Ray| 12.1.10 @ 1:45PM
There is one pervasive "problem" with "opinion" polls that can never be overcome, and that is human nature itself. Opinions change over time, even in the short term. A given poll may indicate the general population's "opinion" when the poll was taken (never mind how "accurate" the poll may claim be, that's yet another matter of opinion), but that opinion is constantly changing so it's darn near impossible to determine just what the general opinion is just a few days after the polls was taken unless you take another poll. As a historical device, it's very useful. As an analytical device, it's useless.
I look at it this way: an opinion poll is as historical device (a means of recording historical information), and the data should not as a analytical tool, the "data collected" shouldn't be used in statistical analysis, for the results of statistical analysis is only accurate when the subject of study is static, unchanging.
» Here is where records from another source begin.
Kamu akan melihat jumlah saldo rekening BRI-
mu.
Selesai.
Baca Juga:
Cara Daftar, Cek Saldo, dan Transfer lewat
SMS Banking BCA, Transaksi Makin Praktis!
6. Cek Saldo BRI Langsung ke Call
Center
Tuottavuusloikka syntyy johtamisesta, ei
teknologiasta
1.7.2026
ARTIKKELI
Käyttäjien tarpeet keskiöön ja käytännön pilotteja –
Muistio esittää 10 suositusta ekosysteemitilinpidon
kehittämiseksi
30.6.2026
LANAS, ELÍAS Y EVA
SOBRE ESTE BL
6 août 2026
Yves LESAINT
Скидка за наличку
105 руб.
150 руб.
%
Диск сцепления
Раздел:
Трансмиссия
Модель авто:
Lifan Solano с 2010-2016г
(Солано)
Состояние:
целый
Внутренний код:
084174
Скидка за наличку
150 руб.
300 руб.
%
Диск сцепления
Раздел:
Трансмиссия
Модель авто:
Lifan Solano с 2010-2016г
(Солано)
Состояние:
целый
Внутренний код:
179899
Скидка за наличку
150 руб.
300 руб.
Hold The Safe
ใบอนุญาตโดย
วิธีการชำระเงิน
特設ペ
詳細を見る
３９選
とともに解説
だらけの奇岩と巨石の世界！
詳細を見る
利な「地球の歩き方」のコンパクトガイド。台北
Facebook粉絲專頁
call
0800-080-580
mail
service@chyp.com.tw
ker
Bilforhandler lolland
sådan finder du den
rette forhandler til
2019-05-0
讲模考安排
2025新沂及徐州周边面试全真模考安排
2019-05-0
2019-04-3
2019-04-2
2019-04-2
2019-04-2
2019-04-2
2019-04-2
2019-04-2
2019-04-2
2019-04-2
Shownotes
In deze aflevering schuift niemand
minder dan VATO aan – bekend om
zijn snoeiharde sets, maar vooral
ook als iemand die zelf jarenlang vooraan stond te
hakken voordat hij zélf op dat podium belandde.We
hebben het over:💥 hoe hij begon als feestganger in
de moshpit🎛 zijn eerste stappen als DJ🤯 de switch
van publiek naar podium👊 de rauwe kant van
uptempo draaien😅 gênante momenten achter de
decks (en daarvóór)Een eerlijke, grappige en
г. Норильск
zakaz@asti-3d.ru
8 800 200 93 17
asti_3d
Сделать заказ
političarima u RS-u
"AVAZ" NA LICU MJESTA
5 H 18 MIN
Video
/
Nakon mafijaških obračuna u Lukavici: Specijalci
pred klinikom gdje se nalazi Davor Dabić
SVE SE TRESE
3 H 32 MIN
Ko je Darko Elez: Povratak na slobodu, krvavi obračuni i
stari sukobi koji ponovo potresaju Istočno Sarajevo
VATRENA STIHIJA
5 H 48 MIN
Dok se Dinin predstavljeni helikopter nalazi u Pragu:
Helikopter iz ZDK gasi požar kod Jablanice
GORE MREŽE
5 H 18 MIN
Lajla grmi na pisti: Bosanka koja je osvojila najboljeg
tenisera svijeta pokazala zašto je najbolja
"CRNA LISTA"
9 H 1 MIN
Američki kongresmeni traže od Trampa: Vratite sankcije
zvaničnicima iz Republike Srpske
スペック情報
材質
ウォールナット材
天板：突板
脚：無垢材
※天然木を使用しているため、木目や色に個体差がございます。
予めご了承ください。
Yes, we can use statistical analysis to determine, predict, how many peanuts are in a jar, but that's because the size and shape of peanuts don't change much once they're put into that jar. Human opinion changes constantly so we can't use statistical analysis to determine, predict, who will win the next election, or even how "popular" someone or something will be a month from now.
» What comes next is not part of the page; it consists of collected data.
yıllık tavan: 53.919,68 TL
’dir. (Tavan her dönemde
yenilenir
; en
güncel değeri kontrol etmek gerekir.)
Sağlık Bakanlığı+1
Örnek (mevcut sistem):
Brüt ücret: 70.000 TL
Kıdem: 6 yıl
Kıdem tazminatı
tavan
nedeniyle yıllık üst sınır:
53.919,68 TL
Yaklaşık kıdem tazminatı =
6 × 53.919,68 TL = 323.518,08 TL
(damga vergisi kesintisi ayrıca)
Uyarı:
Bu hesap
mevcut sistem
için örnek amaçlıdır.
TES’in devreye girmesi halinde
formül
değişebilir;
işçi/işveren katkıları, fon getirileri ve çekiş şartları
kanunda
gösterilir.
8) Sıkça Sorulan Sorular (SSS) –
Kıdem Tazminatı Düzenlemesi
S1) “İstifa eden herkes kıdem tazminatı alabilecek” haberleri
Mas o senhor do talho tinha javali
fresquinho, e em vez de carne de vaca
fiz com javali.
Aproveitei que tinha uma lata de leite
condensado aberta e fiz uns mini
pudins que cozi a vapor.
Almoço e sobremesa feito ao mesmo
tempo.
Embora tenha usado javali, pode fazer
Intelligent Design| 12.1.10 @ 1:52PM
Are you in favor of completely eliminating the federal income tax system, along with 67,000 pages of regulations and the IRS, replacing revenue with a simple national sales tax?
Has any major pollster asked that question?
DodAederen| 12.1.10 @ 3:27PM
For I am involved in mankind.
Therefore, send not to know
For whom the cell polls,
It polls for thee.
Richard| 12.1.10 @ 4:16PM
The poll question I most despise is; "Do you think the country is headed in the right direction?"
There are enough variables in that question to make the answers meaningless.
Just try jotting down on a piece of paper the combinations and permutations of a lefty and a righty comparing what each thinks he is seeing to what actually is happening versus what he wants to see. Suggestion - use a new roll of TP on which to record your findings in portrait, not landscape, format.
Tom Daniels| 12.1.10 @ 9:29PM
Article: "Rasmussen was accurate again this year, with the only major miss its projection that Sharron Angle would defeat Harry Reid in Nevada by four points."
I'm sorry that Mr Allott does not understand the difference between bias and accuracy. Mr Allott, like Rasmussen, are both inaccurate and biased in this claim.
Accuracy has to do with how far off polls are on average. Bias has to do with the average direction of error. Accuracy shows how well the poll was conducted. Bias shows how honest the poll was.
In terms of accuracy, Rasmussen was on average 4% off, which was more than every other major poll.
In terms of bias, they consistently showed Republican bias. An elementary probability theory analysis shows that with at least 99.9% confidence, the data from Rasmussen was slanted towards Republicans. A more complex analysis moves that probability well over 99.9999%. These analyses have been well documented on the web: anyone with a little statistical knowledge can verify them.
As for the claim that Nevada was the only major mistake from Rasmussen, have a look at how Rasmussen did on Hawaii (the largest error ever recorded by any poll), Delaware, West Virginia, Alaska, Ohio, California, and Colorado Senate races. All were erroneous outside the error margins of Rasmussen's polls.